Parents often come to me with issues around conflict within the family. The biggest mistake I have seen over the years is a parent not staying calm.

‘Be the calm you want to see’

biggest parenting mistakeI learnt to transform my parenting with this one change – Being calm, peaceful, patient and present.

Why? Because you produce better behaved children.

Dr Markham says in her new book this one change will be transformative in your household – it was in mine

1. Big idea for today – Regulate yourself

Over the years, parents, teachers and principals have said to me ‘Shouting does not work, it only makes things worse’. When I asked my children ‘How do you find me?’ I was so shocked when they said ‘I find you threatening sometimes’. No parent (including me) ever wants their child to feel threatened and I committed then and there to get my emotions in control.

2. Take a step back

Usually, when we shout, we are shouting for help.
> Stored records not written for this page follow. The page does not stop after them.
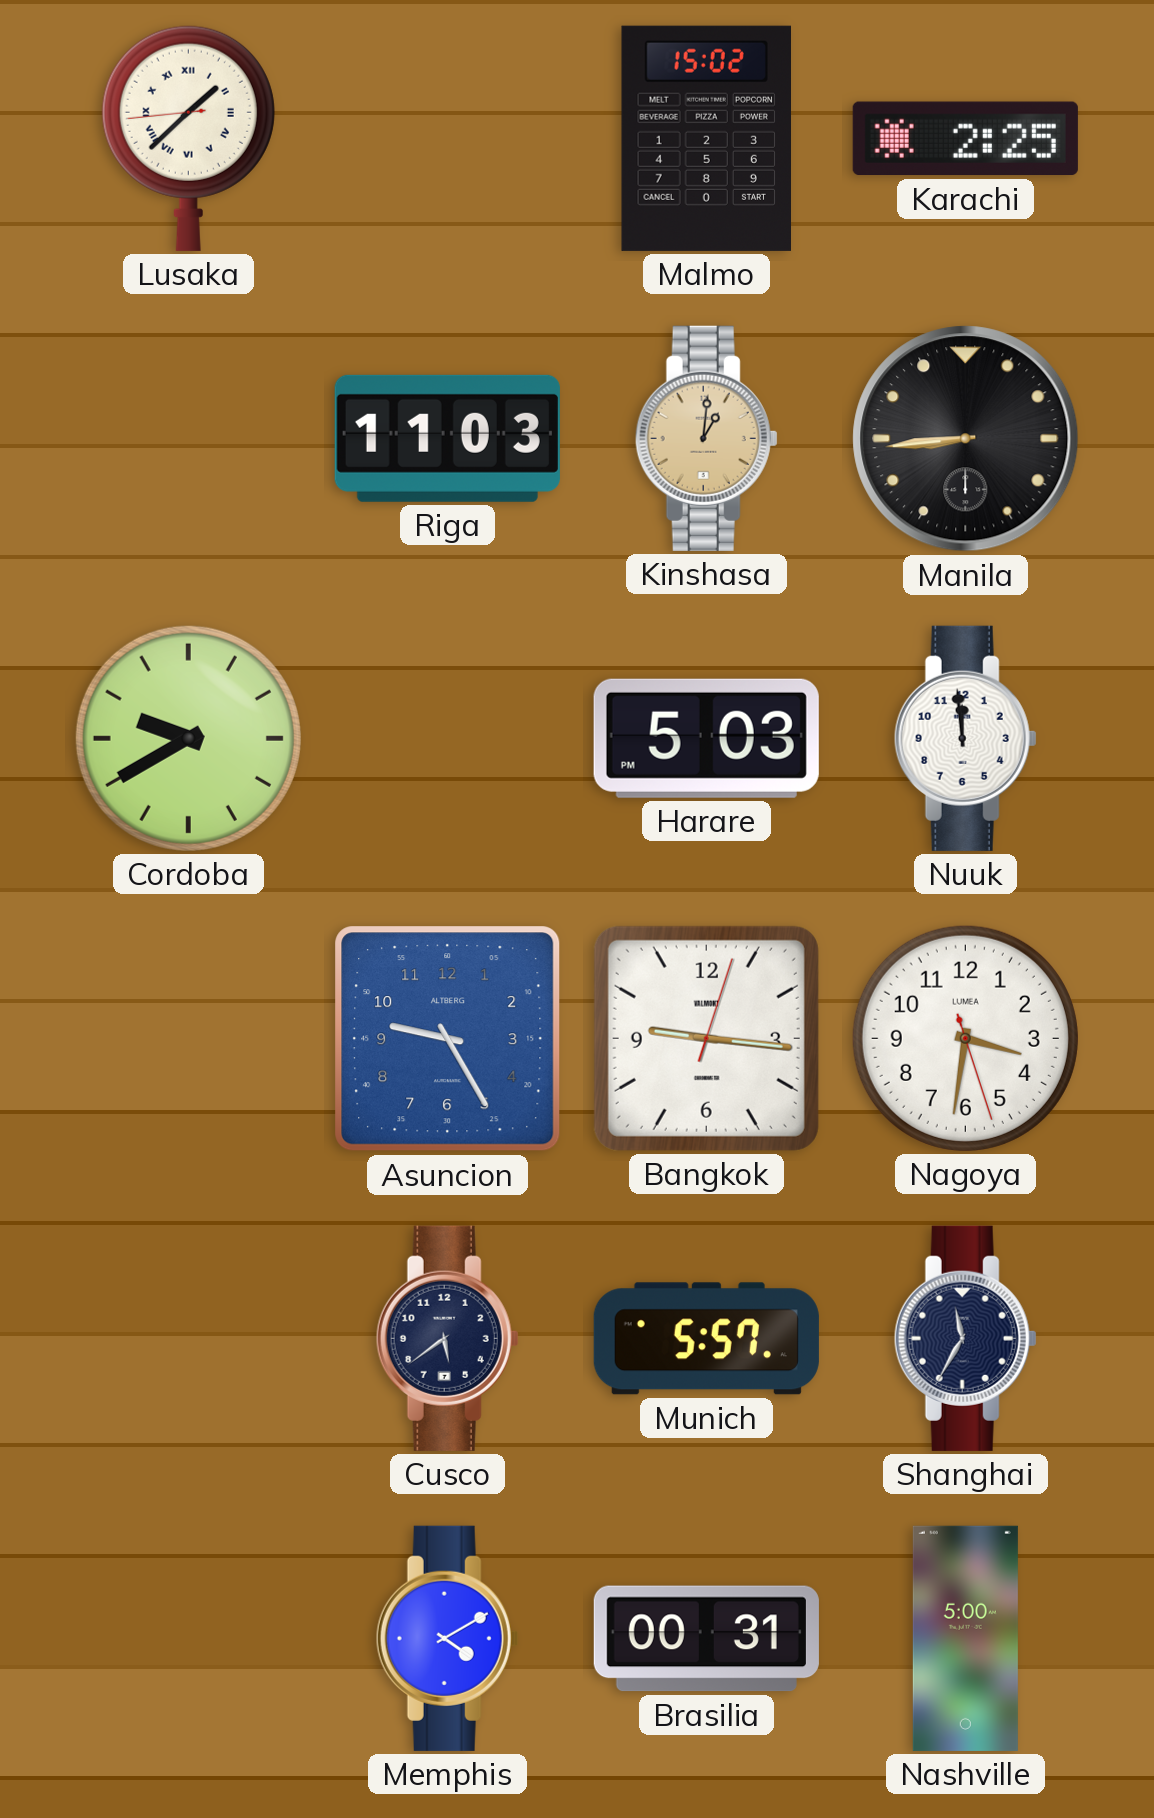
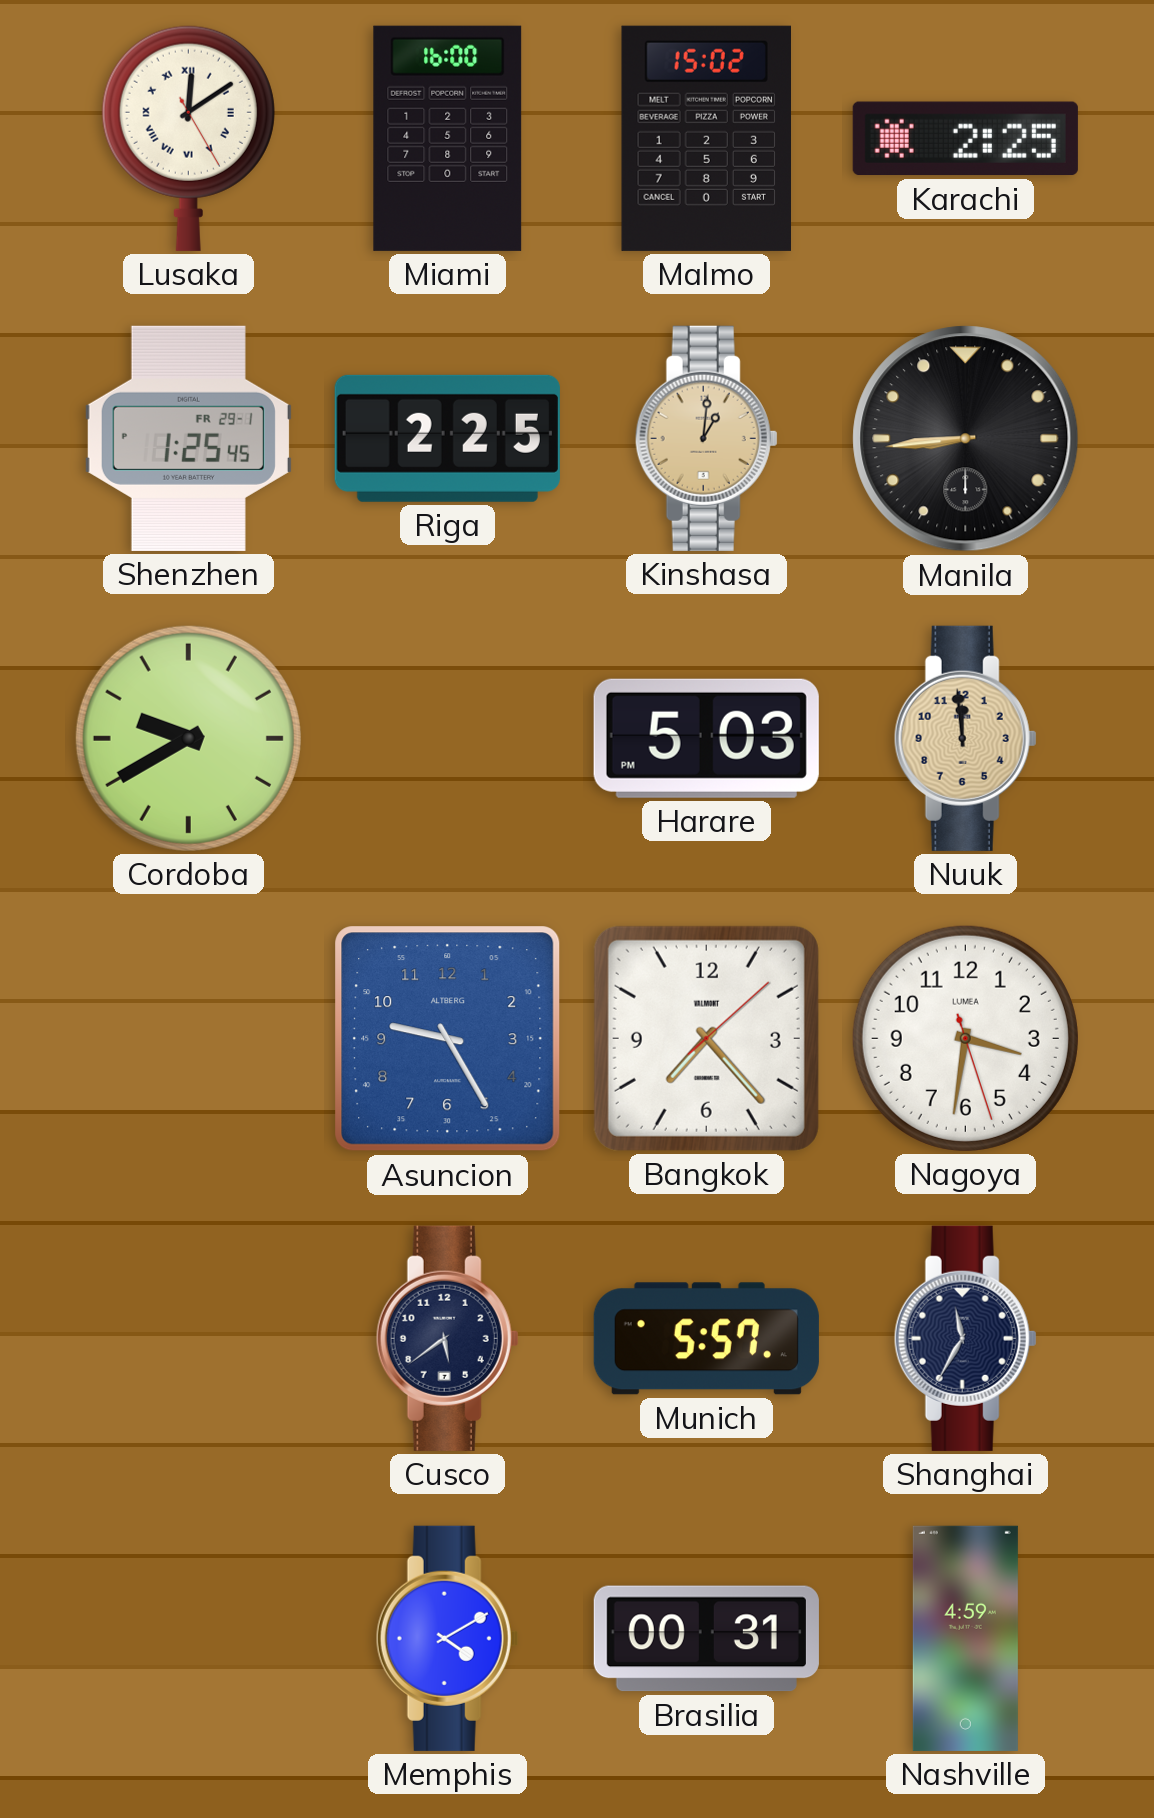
Lusaka: 1:37 -> 12:09
Miami: none -> 16:00
Shenzhen: none -> 1:25
Riga: 11:03 -> 2:25
Nuuk dial: white -> champagne
Bangkok: 9:16 -> 7:23
Nashville: 5:00 -> 4:59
So, for me the challenge was in the moment to ask myself ‘What do I need to do for myself now?’ The answer was always to step back, to put my hand on my tummy and to take three deep breaths. You are probably asking – but what about the child? Don’t worry; that you need to teach her a lesson, she is getting the most important lesson of all, learning to self-regulate emotions responsibly. Regarding the incident that triggered it, my mantra was ‘Deal with it later’. Then, she is more receptive and your delivery is better!

3. Move from reactive to proactive parenting

I had always been very reactive, stepping into conflict, raising my voice and now saw that this only ensured that conflict escalated. Usually, I was personalising the child’s behaviour as somehow being about me! I now began to see that the child’s behaviour was about the child, maybe they were tired, or angry with a sibling or frustrated.

Now, my new ability to stay calmer (most of the time) ensures I interacted with the child calmly, respectfully and something amazing happened! My child began to mirror what I was doing and their response was calmer and more respectful.

When we regulate ourselves, the child learns to regulate themselves!

4. Hit your pause button

Start today observing your responses and you will ‘catch yourself’ getting angry. It can be helpful to place a hand on the heart and one on the tummy and to name your feeling ‘I feel angry’. Then the No 1 responsibility in the moment is to say ‘What would be helpful for me to do here?’ Maybe, you may say ‘I need to breathe to self-calm’.

My responsibility as a parent was to allow the emotion to pass without acting on it. Stand, breathe in deeply through your nose and breathe out through the mouth very slowly. With the out breath, you should feel your shoulders coming down from your ears, your muscles softening and a sense of calmness over a few deep breaths.

This is the best lesson you can teach your children: ‘When I get cross/upset or angry – I use my breath to calm myself’. Often, this will also have proven a distraction and diversion to the event that led to the upset – which may also be helpful.

Regardless, when you are calmer, you can help the child with their emotion and you are likely to be more patient and compassionate and less irritable.

‘When you act different, they respond differently!’

Your calmness has a more powerful influence than shouting.

‘How can you expect them to learn to control their emotions, if you don’t control yours?